Word for word, copy the lines beginning at the one with "Find regions matching inferior vena cava." and ending at the last line below; pictures stay out.

START Excerpted records

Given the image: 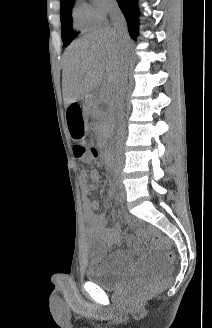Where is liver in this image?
Returning a JSON list of instances; mask_svg holds the SVG:
<instances>
[{
  "label": "liver",
  "mask_w": 212,
  "mask_h": 328,
  "mask_svg": "<svg viewBox=\"0 0 212 328\" xmlns=\"http://www.w3.org/2000/svg\"><path fill=\"white\" fill-rule=\"evenodd\" d=\"M128 36L119 38L104 27L73 42L64 52L62 90L65 104L77 101L102 86L111 94L123 69Z\"/></svg>",
  "instance_id": "liver-1"
}]
</instances>
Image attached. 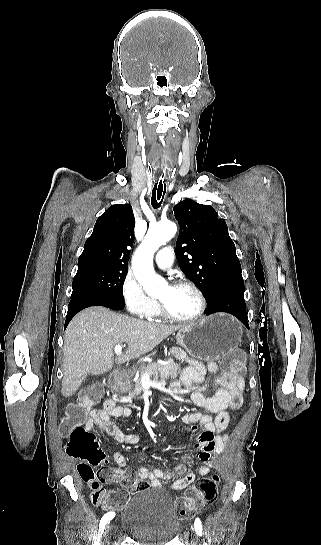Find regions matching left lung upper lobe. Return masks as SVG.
Here are the masks:
<instances>
[{
  "mask_svg": "<svg viewBox=\"0 0 321 545\" xmlns=\"http://www.w3.org/2000/svg\"><path fill=\"white\" fill-rule=\"evenodd\" d=\"M174 214L180 225L176 243L180 269L206 298L219 283L242 276L235 244L213 207L184 200L174 207Z\"/></svg>",
  "mask_w": 321,
  "mask_h": 545,
  "instance_id": "obj_1",
  "label": "left lung upper lobe"
}]
</instances>
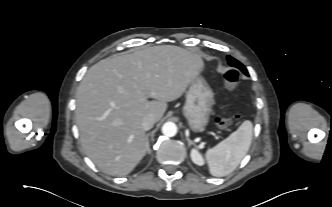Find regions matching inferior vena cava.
I'll list each match as a JSON object with an SVG mask.
<instances>
[{"instance_id":"602c4592","label":"inferior vena cava","mask_w":332,"mask_h":207,"mask_svg":"<svg viewBox=\"0 0 332 207\" xmlns=\"http://www.w3.org/2000/svg\"><path fill=\"white\" fill-rule=\"evenodd\" d=\"M156 120L153 115H147L142 119V127L145 131L151 129L155 124Z\"/></svg>"}]
</instances>
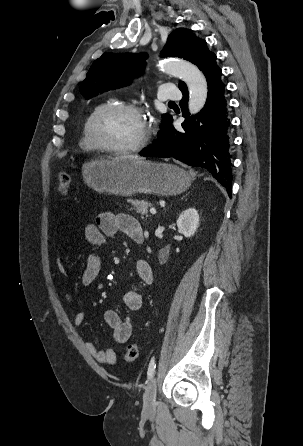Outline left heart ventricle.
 Returning <instances> with one entry per match:
<instances>
[{
	"label": "left heart ventricle",
	"mask_w": 303,
	"mask_h": 446,
	"mask_svg": "<svg viewBox=\"0 0 303 446\" xmlns=\"http://www.w3.org/2000/svg\"><path fill=\"white\" fill-rule=\"evenodd\" d=\"M145 130V121L127 111L104 114L97 124V135L108 145L123 147L137 142Z\"/></svg>",
	"instance_id": "left-heart-ventricle-1"
}]
</instances>
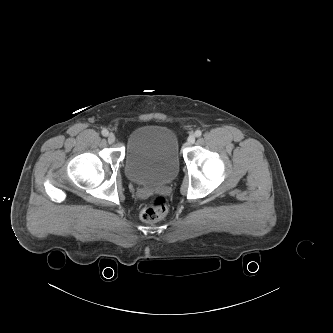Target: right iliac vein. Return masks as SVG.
I'll return each instance as SVG.
<instances>
[{"instance_id": "obj_1", "label": "right iliac vein", "mask_w": 333, "mask_h": 333, "mask_svg": "<svg viewBox=\"0 0 333 333\" xmlns=\"http://www.w3.org/2000/svg\"><path fill=\"white\" fill-rule=\"evenodd\" d=\"M107 140H108V142H109L110 144H112V143H114V142H115V140H116V137H115V135H114V134L110 133V134L108 135V138H107Z\"/></svg>"}]
</instances>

END Excerpted records

- Answer area -
Find regions matching inferior vena cava.
I'll list each match as a JSON object with an SVG mask.
<instances>
[{"instance_id":"602c4592","label":"inferior vena cava","mask_w":332,"mask_h":207,"mask_svg":"<svg viewBox=\"0 0 332 207\" xmlns=\"http://www.w3.org/2000/svg\"><path fill=\"white\" fill-rule=\"evenodd\" d=\"M156 120L153 115H147L142 119V127L145 131L151 129L155 124Z\"/></svg>"}]
</instances>
Outline left heart ventricle.
 Returning <instances> with one entry per match:
<instances>
[{
	"label": "left heart ventricle",
	"mask_w": 303,
	"mask_h": 446,
	"mask_svg": "<svg viewBox=\"0 0 303 446\" xmlns=\"http://www.w3.org/2000/svg\"><path fill=\"white\" fill-rule=\"evenodd\" d=\"M145 130V121L127 111L104 114L97 124V135L108 145L123 147L137 142Z\"/></svg>",
	"instance_id": "left-heart-ventricle-1"
}]
</instances>
Target: right iliac vein. Return masks as SVG.
I'll return each instance as SVG.
<instances>
[{"instance_id": "obj_1", "label": "right iliac vein", "mask_w": 333, "mask_h": 333, "mask_svg": "<svg viewBox=\"0 0 333 333\" xmlns=\"http://www.w3.org/2000/svg\"><path fill=\"white\" fill-rule=\"evenodd\" d=\"M107 140H108V142H109L110 144H112V143H114V142H115V140H116V137H115V135H114V134L110 133V134L108 135V138H107Z\"/></svg>"}]
</instances>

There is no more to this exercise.